Friday, 12 October 2007

Nobelling


So, the world has a new Nobel Prize for Literature laureate: Doris Lessing, the octogenarian sometime science-fiction writer, Sufist, feminist and ex-Marxist. I'm glad about that - I like Doris Lessing very much, ever since forced to read some of her short fiction by the lecturer in my Reading Science Fiction module I took in my first year of university. Oh, Doris Lessing, how I do love thee, let me count the ways:

  1. Unlike other writers who I won't stoop to naming (well, okay, Margeret Atwood), she was never ashamed to admit that she wrote science fiction, and her novels were often explicitly part of that genre. She once remarked that some of the finest writing of all time was science fiction - and the literary world needs people like that to stand up and say such things, given that the elites still regard the genre as pulpy tripe.
  2. She was a tough, strong and independent woman, but refused to let herself be caught up in the "ideology" of feminism. (She was very even-handed in regard to both sexes, saying in 2001 that modern women are 'smug and self-righteous' and 'too quick to denigrate men' - which was seen as a 'controversial' view at the time, but nobody noticed that she was indirectly pointing the finger at men too, for allowing themselves to be 'rubbished and cowed' by women.)
  3. She took her award with typical British self-deprecation, saying that "they can't give a Nobel to someone who's dead so I think they were probably thinking they had better give it to me now before I popped off."

Anyway, I noticed something interesting about the way the modern media works in the coverage of the story. Compare this report, from the morning, with this later one from the same news source. In the first, more truthful version, Doris comes across as a pugnacious old battle axe, saying "Oh Christ...I couldn't care less!" when first told about the award, before remarking, "I've won the all the prizes in Europe, every bloody one, so I'm delighted to win them all, the whole lot, okay?" and "I'm already thinking about all the people who are going to send me begging letters..."

But the later report abandoned the realism and altered her quote (the only one reproduced) to "I've won all the prizes in Europe, every bloody one, so I'm delighted to win them all. It's the royal flush," which I'm sure you agree sounds much nicer but also much less sarcastic and much less interesting than the original.
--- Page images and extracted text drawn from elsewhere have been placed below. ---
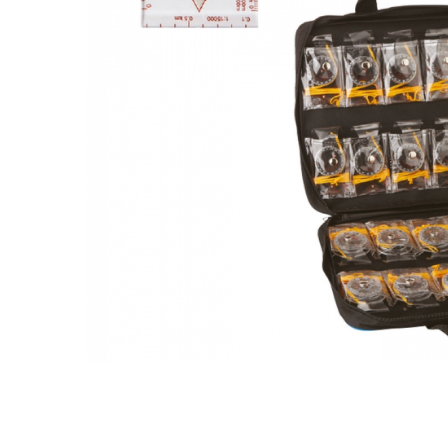
Tabele Scor
Alte accesorii
Atletism
Bloc-starturi
Sulițe
Discuri
Greutăți
Garduri
Sărituri
Cronometre
Rulete
Cuie atletism
Accesorii specifice
Baschet
Mingi
Plase
Inele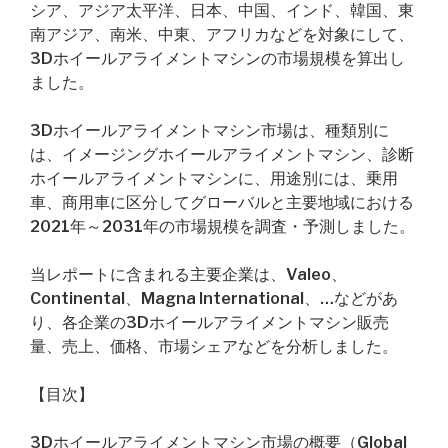
シア、アジア太平洋、日本、中国、インド、韓国、東
南アジア、南米、中東、アフリカなどを対象にして、
3Dホイールアライメントマシンの市場規模を算出し
ました。
3Dホイールアライメントマシン市場は、種類別に
は、イメージングホイールアライメントマシン、診断
ホイールアライメントマシンに、用途別には、乗用
車、商用車に区分してグローバルと主要地域における
2021年～2031年の市場規模を調査・予測しました。
当レポートに含まれる主要企業は、Valeo、
Continental、Magna International、…などがあ
り、各企業の3Dホイールアライメントマシン販売
量、売上、価格、市場シェアなどを分析しました。
【目次】
3Dホイールアライメントマシン市場の概要（Global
The Committee really shot themselves in the foot with the Al Gore award, though. Say what you like about climate change and An Inconvenient Truth, what exactly does trying to save the environment have to do with World Peace?

I have a strong suspicion about Al Gore, you know. And it's this: the only reason why he has become something of a champion of the liberal centre-left is that he isn't George Bush. Such people like to watch him on TV or at the cinema and listen to him speak, gaze at him admiringly, and say "If only, if only he could have been President. The world would be such a better place." It's almost better for him and them that he lost, because it will forever be one of those "if onlies". And, as we all know, there is nothing more bitter-sweet than the noble hero who tragically fails at the last gasp.

But that's a pretty poor reason to award someone a Nobel Prize for Peace.

3 comments:

zero_zero_one said...

I've not read any Margaret Atwood, but I've come across interviews etc with her. I think it was when she was being interviewed about Oryx and Crake (a tale, so I've heard, set in the future and starring several genetically engineered creatures) that I more or less decided that I would never read any Margaret Atwood ever, just on principle.

I'm paraphrasing, but her remarks were along the lines of "This isn't science fiction because there aren't any aliens or rayguns!" "This isn't science fiction because genetic engineering is a reality!"

noisms said...

Yeah. I've read two of her books. In The Handmaid's Tale the story is set in a futuristic, post-apocalyptic society where only around 5% of the female population can have babies.

In The Blind Assassin, the two main characters make up a story together about a futuristic dystopia, in between bouts of energetic sex.

But they're not science fiction, because there are no aliens and rayguns, silly.

mattiecore said...

For some odd reason I though that Lessing had already won the Nobel Prize for Lit. ... Obviously I was confused.


Gosh, I'm sick to death of Al Gore. I'm definitely more Liberal than anything, but I honestly don't think Al Gore would have been a very good president. Thank goodness I wasn't old enough to vote in the 2000 election, because I probably would have gone the "lesser of two evils" route.